**Exercise goal**
Leaving out all images, return the entries below exactly.

========================

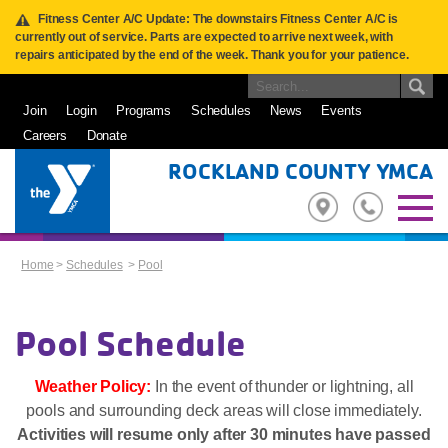
Fitness Center A/C Update: The downstairs Fitness Center A/C is
currently out of service. Parts are expected to arrive next week, with
repairs anticipated by the end of the week. Thank you for your patience.
Join
Login
Programs
Schedules
News
Events
Careers
Donate
ROCKLAND COUNTY YMCA
Home
>
Schedules
>
Pool
Pool Schedule
Weather Policy:
In the event of thunder or lightning, all
pools and surrounding deck areas will close immediately.
Activities will resume only after 30 minutes have passed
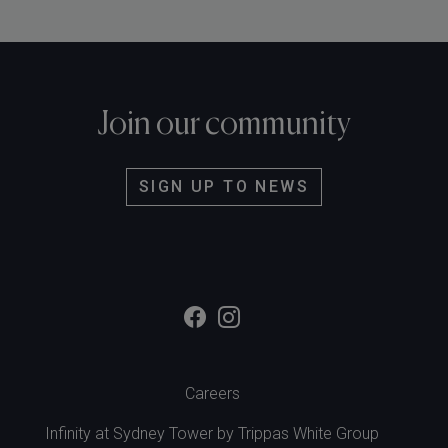
Join our community
SIGN UP TO NEWS
Careers
Infinity at Sydney Tower by
Trippas White Group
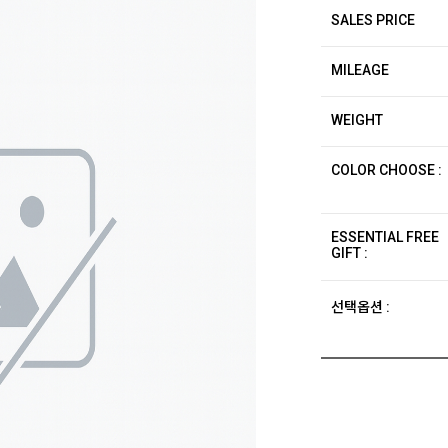
SALES PRICE
MILEAGE
WEIGHT
COLOR CHOOSE :
ESSENTIAL FREE
GIFT :
선택옵션 :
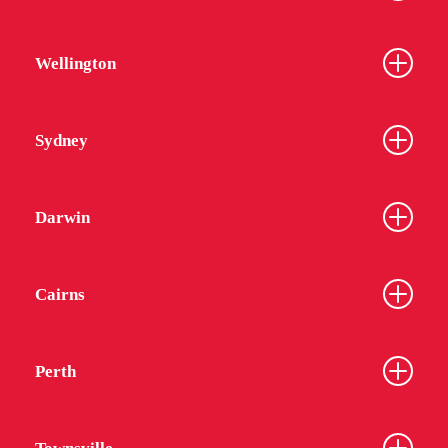
Wellington
Sydney
Darwin
Cairns
Perth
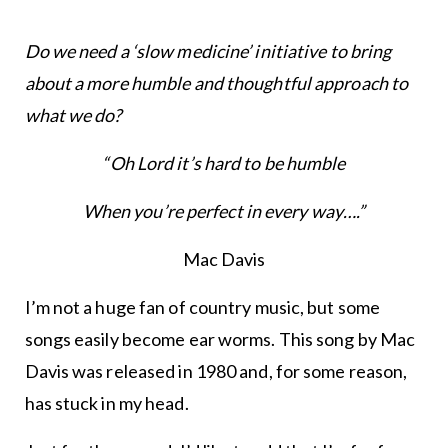
Do we need a ‘slow medicine’ initiative to bring
about a more humble and thoughtful approach to
what we do?
“Oh Lord it’s hard to be humble
When you’re perfect in every way….”
Mac Davis
I’m not a huge fan of country music, but some
songs easily become ear worms. This song by Mac
Davis was released in 1980 and, for some reason,
has stuck in my head.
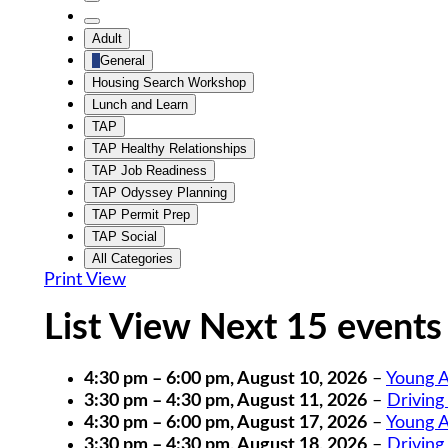
Untitled
Category
Untitled
Adult
Category
General
Housing Search Workshop
Lunch and Learn
TAP
TAP Healthy Relationships
TAP Job Readiness
TAP Odyssey Planning
TAP Permit Prep
TAP Social
All Categories
Print
View
List View Next 15 events
4:30 pm
–
6:00 pm
,
August 10, 2026
–
Young A
3:30 pm
–
4:30 pm
,
August 11, 2026
–
Driving
4:30 pm
–
6:00 pm
,
August 17, 2026
–
Young A
3:30 pm
–
4:30 pm
,
August 18, 2026
–
Driving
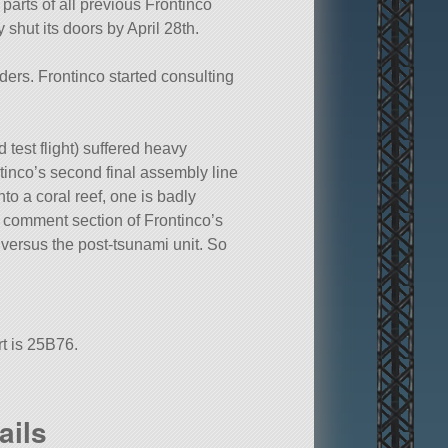
arts of all previous Frontinco
shut its doors by April 28th.
ders. Frontinco started consulting
d test flight) suffered heavy
tinco’s second final assembly line
o a coral reef, one is badly
e comment section of Frontinco’s
t versus the post-tsunami unit. So
rt is 25B76.
ails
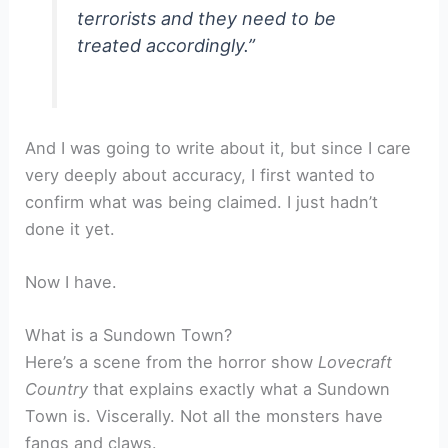
terrorists and they need to be
treated accordingly.”
And I was going to write about it, but since I care
very deeply about accuracy, I first wanted to
confirm what was being claimed. I just hadn’t
done it yet.
Now I have.
What is a Sundown Town?
Here’s a scene from the horror show
Lovecraft
Country
that explains exactly what a Sundown
Town is. Viscerally. Not all the monsters have
fangs and claws.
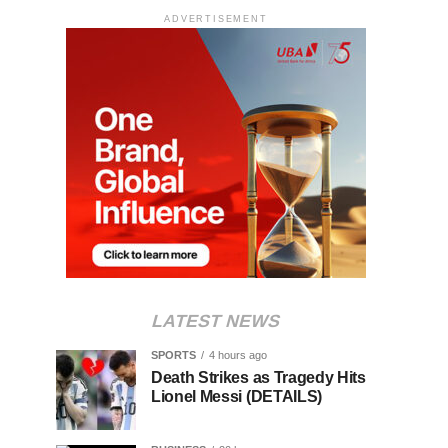
ADVERTISEMENT
LATEST NEWS
SPORTS
4 hours ago
Death Strikes as Tragedy Hits
Lionel Messi (DETAILS)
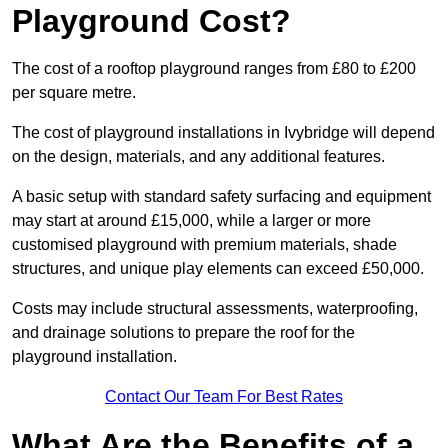
Playground Cost?
The cost of a rooftop playground ranges from £80 to £200
per square metre.
The cost of playground installations in Ivybridge will depend
on the design, materials, and any additional features.
A basic setup with standard safety surfacing and equipment
may start at around £15,000, while a larger or more
customised playground with premium materials, shade
structures, and unique play elements can exceed £50,000.
Costs may include structural assessments, waterproofing,
and drainage solutions to prepare the roof for the
playground installation.
Contact Our Team For Best Rates
What Are the Benefits of a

========================

**Response to the exercise**
Fitness Center A/C Update: The downstairs Fitness Center A/C is
currently out of service. Parts are expected to arrive next week, with
repairs anticipated by the end of the week. Thank you for your patience.
Join
Login
Programs
Schedules
News
Events
Careers
Donate
ROCKLAND COUNTY YMCA
Home
>
Schedules
>
Pool
Pool Schedule
Weather Policy:
In the event of thunder or lightning, all
pools and surrounding deck areas will close immediately.
Activities will resume only after 30 minutes have passed
Join our community
SIGN UP TO NEWS
Careers
Infinity at Sydney Tower by
Trippas White Group
SALES PRICE
MILEAGE
WEIGHT
COLOR CHOOSE :
ESSENTIAL FREE
GIFT :
선택옵션 :
Wellington
Sydney
Darwin
Cairns
Perth
Do we need a ‘slow medicine’ initiative to bring
about a more humble and thoughtful approach to
what we do?
“Oh Lord it’s hard to be humble
When you’re perfect in every way….”
Mac Davis
I’m not a huge fan of country music, but some
songs easily become ear worms. This song by Mac
Davis was released in 1980 and, for some reason,
has stuck in my head.
Untitled
Category
Untitled
Adult
Category
General
Housing Search Workshop
Lunch and Learn
TAP
TAP Healthy Relationships
TAP Job Readiness
TAP Odyssey Planning
TAP Permit Prep
TAP Social
All Categories
Print
View
List View Next 15 events
4:30 pm
–
6:00 pm
,
August 10, 2026
–
Young A
3:30 pm
–
4:30 pm
,
August 11, 2026
–
Driving
4:30 pm
–
6:00 pm
,
August 17, 2026
–
Young A
3:30 pm
–
4:30 pm
,
August 18, 2026
–
Driving
arts of all previous Frontinco
shut its doors by April 28th.
ders. Frontinco started consulting
d test flight) suffered heavy
tinco’s second final assembly line
o a coral reef, one is badly
e comment section of Frontinco’s
t versus the post-tsunami unit. So
rt is 25B76.
ails
terrorists and they need to be
treated accordingly.”
And I was going to write about it, but since I care
very deeply about accuracy, I first wanted to
confirm what was being claimed. I just hadn’t
done it yet.
Now I have.
What is a Sundown Town?
Here’s a scene from the horror show
Lovecraft
Country
that explains exactly what a Sundown
Town is. Viscerally. Not all the monsters have
fangs and claws.
ADVERTISEMENT
LATEST NEWS
SPORTS
4 hours ago
Death Strikes as Tragedy Hits
Lionel Messi (DETAILS)
Playground Cost?
The cost of a rooftop playground ranges from £80 to £200
per square metre.
The cost of playground installations in Ivybridge will depend
on the design, materials, and any additional features.
A basic setup with standard safety surfacing and equipment
may start at around £15,000, while a larger or more
customised playground with premium materials, shade
structures, and unique play elements can exceed £50,000.
Costs may include structural assessments, waterproofing,
and drainage solutions to prepare the roof for the
playground installation.
Contact Our Team For Best Rates
What Are the Benefits of a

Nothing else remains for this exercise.